*** Source material ***

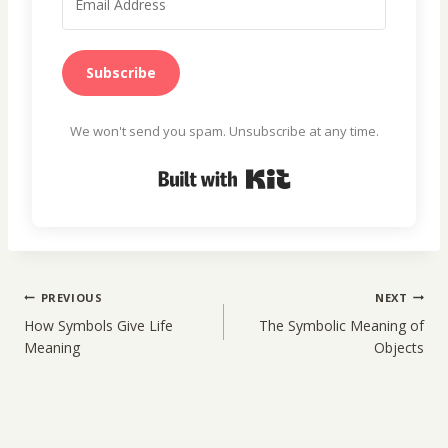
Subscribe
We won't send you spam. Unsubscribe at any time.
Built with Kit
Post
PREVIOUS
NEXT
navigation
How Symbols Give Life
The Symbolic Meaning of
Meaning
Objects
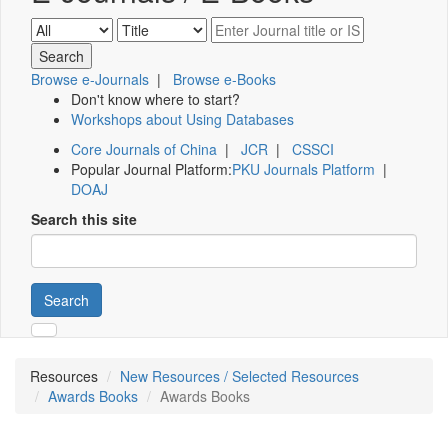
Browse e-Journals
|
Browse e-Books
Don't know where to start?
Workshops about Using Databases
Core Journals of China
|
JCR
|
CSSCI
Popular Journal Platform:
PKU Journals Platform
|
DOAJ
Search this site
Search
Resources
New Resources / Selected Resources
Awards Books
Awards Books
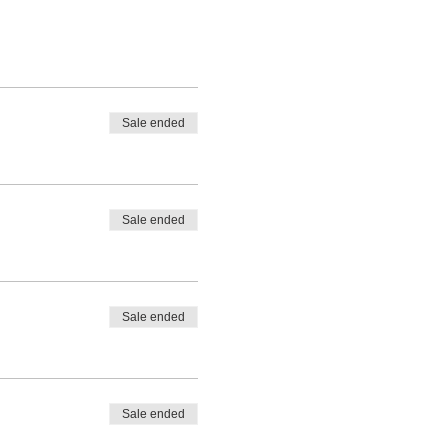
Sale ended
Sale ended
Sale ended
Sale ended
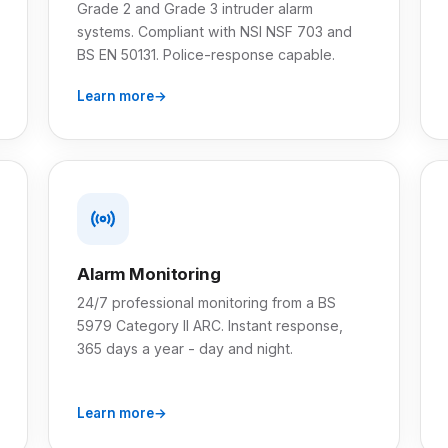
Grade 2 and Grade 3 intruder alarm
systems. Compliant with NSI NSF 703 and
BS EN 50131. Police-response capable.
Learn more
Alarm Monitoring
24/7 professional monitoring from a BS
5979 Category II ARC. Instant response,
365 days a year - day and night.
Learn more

***
*** Source material ***

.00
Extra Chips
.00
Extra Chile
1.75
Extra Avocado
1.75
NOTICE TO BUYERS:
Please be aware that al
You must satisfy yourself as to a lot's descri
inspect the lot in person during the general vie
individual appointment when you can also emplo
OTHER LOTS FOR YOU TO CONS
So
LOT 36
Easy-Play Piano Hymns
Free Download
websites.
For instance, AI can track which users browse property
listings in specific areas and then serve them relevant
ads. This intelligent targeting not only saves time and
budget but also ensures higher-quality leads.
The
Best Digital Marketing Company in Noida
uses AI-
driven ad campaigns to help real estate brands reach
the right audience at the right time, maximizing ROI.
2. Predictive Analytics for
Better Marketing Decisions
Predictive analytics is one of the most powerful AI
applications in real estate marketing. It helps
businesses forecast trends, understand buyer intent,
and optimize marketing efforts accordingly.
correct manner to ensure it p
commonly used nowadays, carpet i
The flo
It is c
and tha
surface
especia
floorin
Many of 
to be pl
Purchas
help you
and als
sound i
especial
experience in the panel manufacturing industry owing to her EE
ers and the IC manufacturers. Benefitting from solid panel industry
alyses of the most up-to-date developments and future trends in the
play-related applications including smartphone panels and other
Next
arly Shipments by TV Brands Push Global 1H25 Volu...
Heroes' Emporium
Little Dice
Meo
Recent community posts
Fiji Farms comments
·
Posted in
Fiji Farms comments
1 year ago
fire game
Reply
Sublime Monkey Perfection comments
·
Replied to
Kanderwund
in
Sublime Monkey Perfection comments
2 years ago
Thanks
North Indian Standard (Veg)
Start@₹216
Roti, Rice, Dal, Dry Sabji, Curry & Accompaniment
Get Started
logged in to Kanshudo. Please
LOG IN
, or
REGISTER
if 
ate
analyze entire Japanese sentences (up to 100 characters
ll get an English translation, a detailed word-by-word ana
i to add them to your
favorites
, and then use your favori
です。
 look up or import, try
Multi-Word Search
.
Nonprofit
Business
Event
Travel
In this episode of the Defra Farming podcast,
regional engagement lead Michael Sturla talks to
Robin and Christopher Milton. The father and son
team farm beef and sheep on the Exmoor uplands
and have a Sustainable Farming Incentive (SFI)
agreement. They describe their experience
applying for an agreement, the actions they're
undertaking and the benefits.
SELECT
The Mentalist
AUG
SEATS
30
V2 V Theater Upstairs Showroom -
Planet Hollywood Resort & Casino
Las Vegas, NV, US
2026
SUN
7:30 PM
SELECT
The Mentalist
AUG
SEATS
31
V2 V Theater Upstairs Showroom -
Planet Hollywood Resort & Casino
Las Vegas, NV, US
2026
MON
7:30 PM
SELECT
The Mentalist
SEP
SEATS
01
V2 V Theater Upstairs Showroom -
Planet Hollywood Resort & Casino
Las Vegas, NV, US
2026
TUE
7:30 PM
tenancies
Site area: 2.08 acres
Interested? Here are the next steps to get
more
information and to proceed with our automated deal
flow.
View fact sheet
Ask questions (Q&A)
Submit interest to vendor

***
*** Source material ***

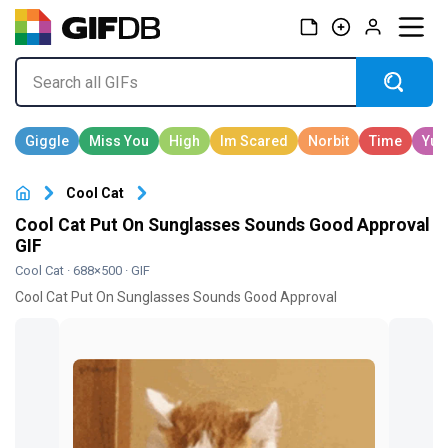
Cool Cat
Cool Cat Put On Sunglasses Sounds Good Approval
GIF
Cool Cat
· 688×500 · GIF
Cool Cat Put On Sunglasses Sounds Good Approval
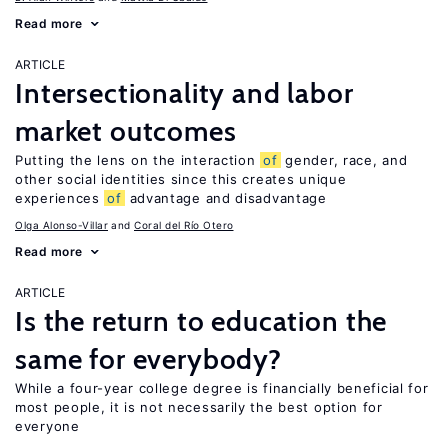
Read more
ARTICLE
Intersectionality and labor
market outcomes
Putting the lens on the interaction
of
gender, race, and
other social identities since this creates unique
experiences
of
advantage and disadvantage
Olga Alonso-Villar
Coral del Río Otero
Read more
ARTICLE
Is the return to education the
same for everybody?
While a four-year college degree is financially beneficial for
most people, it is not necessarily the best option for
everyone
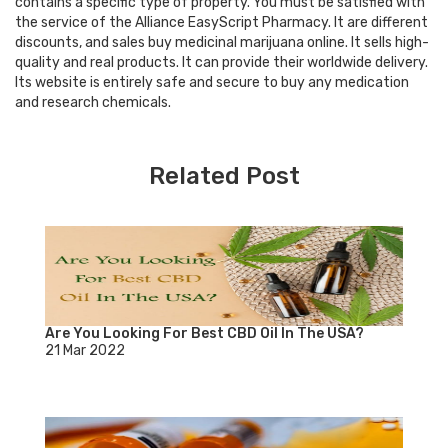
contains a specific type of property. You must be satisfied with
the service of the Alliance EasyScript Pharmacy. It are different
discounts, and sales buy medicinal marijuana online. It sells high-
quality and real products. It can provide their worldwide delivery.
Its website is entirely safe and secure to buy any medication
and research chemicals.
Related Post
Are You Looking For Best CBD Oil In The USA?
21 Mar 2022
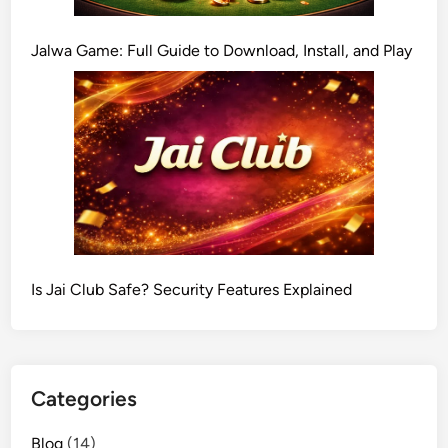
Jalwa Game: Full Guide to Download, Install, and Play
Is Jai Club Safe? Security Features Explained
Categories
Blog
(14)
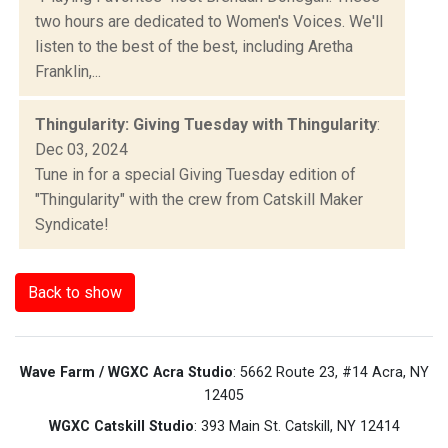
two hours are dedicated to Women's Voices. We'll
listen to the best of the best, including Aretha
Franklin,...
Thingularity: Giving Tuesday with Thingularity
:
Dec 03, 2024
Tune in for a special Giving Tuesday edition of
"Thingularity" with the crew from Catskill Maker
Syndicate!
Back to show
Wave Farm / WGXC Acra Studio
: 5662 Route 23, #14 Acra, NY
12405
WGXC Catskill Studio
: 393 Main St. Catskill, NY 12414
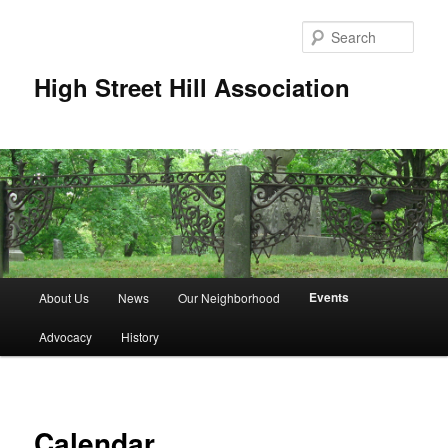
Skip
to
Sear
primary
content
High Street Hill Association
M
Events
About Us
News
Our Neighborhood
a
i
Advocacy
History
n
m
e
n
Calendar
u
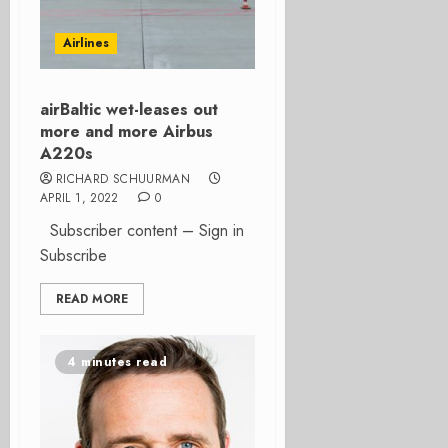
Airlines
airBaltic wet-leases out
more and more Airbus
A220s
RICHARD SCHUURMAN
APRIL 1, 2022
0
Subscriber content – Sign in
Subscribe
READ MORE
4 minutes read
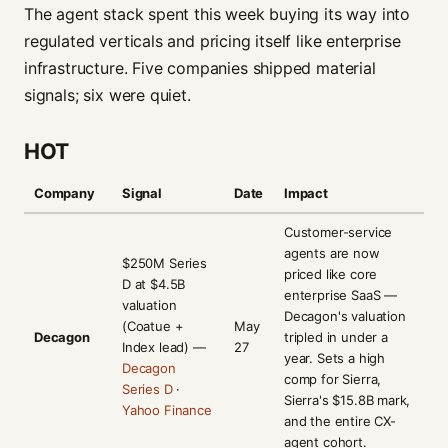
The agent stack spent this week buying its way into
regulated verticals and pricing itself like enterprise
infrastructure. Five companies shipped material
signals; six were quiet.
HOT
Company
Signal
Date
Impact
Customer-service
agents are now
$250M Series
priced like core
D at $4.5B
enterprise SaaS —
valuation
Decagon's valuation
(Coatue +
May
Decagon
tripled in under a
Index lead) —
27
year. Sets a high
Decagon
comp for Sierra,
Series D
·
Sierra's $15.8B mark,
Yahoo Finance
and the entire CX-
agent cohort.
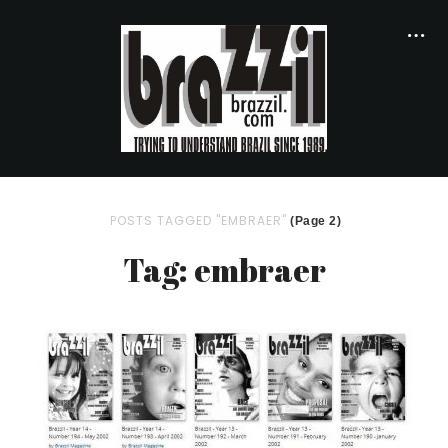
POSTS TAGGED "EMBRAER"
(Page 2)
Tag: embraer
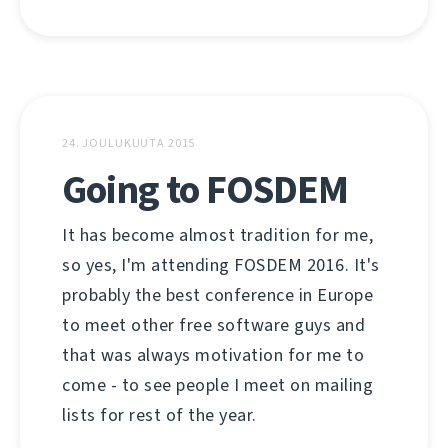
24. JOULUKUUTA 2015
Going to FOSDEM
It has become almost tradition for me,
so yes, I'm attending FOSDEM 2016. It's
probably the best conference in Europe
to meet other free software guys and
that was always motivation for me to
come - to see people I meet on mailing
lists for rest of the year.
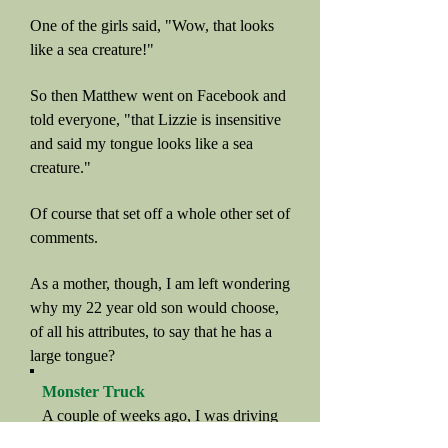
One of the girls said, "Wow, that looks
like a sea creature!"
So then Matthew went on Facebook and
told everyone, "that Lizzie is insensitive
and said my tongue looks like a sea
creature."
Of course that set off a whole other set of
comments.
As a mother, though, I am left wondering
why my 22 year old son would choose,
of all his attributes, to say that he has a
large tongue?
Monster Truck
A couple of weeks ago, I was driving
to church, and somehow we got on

***

Prompt: In the data above, which lines have "with"? Report each of them.

Result for this exercise:
Built with Kit
systems. Compliant with NSI NSF 703 and
information and to proceed with our automated deal
contains a specific type of property. You must be satisfied with
Thingularity: Giving Tuesday with Thingularity
"Thingularity" with the crew from Catskill Maker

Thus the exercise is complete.